* [TASK OBJECTIVE]:
Only the lines from the one containing "polegada Descrição" through the last line of the data are to be written out, exactly and in full.

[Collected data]
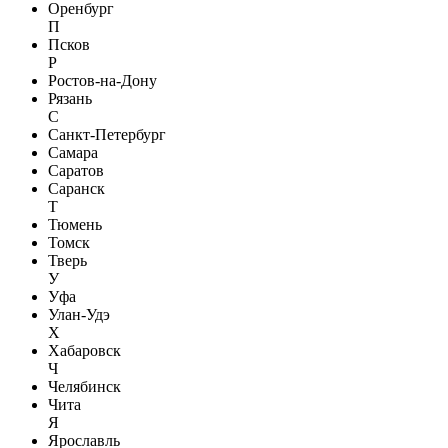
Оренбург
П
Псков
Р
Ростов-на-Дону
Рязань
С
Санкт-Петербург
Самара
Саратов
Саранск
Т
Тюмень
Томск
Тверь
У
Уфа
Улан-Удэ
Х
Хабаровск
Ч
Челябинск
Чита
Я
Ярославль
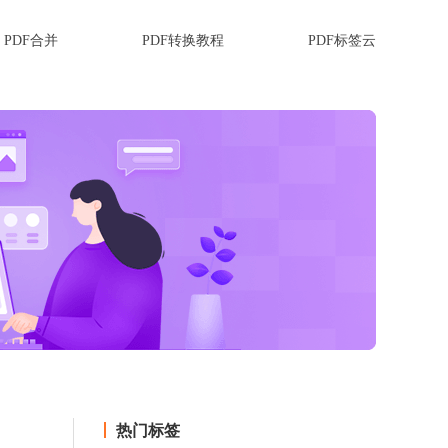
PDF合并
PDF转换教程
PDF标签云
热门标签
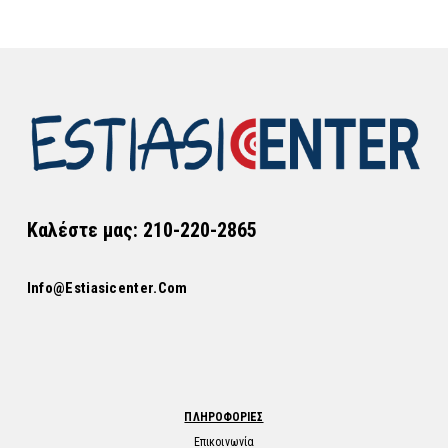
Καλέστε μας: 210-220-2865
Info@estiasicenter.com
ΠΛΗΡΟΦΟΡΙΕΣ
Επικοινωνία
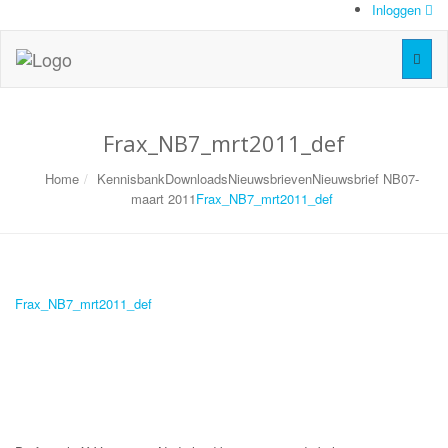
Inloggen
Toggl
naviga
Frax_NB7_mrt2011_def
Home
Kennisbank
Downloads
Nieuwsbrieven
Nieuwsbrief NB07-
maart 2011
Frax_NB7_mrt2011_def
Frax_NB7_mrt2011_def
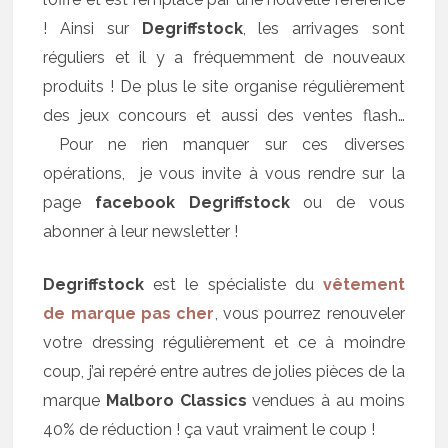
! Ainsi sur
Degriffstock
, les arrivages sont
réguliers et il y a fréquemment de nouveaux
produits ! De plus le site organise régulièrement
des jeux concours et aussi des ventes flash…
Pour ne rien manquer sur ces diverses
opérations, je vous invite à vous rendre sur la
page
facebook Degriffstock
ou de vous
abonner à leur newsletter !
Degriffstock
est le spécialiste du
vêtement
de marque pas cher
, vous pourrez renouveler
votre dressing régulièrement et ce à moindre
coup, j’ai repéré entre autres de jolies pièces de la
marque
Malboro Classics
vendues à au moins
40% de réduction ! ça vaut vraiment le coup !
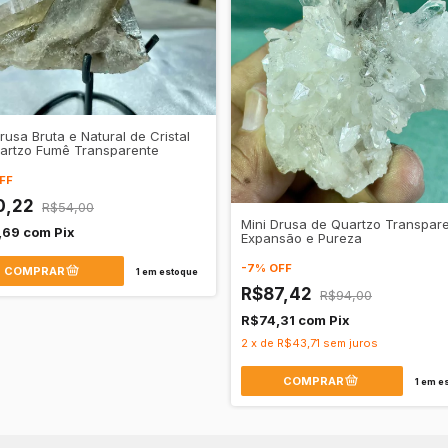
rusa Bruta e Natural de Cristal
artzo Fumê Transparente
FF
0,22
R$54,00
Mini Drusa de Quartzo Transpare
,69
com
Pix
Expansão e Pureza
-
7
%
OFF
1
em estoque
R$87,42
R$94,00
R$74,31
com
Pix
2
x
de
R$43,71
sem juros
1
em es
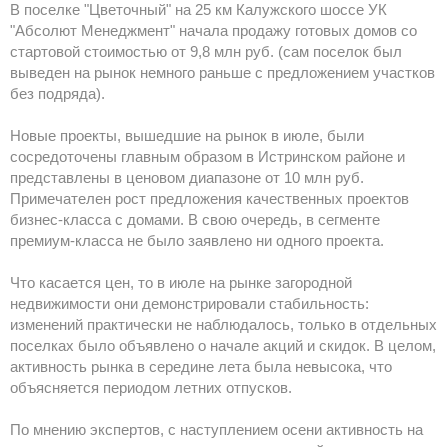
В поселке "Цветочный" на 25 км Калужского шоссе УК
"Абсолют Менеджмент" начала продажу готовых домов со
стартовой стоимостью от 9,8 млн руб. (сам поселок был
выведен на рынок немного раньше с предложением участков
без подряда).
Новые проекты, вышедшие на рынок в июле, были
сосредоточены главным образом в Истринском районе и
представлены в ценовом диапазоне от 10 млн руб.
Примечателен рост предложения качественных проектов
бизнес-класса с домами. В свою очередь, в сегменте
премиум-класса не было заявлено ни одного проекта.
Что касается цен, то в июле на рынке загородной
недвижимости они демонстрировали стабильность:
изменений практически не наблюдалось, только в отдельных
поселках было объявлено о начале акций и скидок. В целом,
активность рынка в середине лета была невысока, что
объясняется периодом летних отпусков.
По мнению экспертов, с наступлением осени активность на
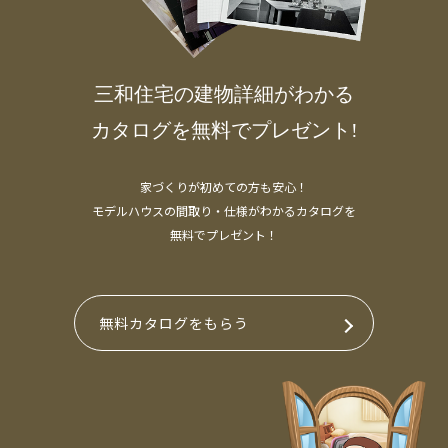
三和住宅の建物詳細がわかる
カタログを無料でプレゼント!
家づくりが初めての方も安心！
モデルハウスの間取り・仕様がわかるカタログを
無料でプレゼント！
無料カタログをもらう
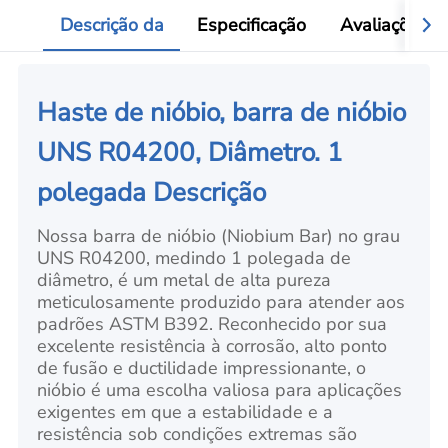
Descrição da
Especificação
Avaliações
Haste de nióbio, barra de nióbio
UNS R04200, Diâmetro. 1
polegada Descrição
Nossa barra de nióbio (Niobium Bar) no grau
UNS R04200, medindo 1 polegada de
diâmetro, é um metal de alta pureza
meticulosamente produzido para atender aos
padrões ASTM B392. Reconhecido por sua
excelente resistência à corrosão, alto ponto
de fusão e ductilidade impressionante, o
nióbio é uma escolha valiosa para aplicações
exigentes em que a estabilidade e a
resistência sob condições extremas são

* [RESULT FOR THIS EXERCISE]:
polegada Descrição
Nossa barra de nióbio (Niobium Bar) no grau
UNS R04200, medindo 1 polegada de
diâmetro, é um metal de alta pureza
meticulosamente produzido para atender aos
padrões ASTM B392. Reconhecido por sua
excelente resistência à corrosão, alto ponto
de fusão e ductilidade impressionante, o
nióbio é uma escolha valiosa para aplicações
exigentes em que a estabilidade e a
resistência sob condições extremas são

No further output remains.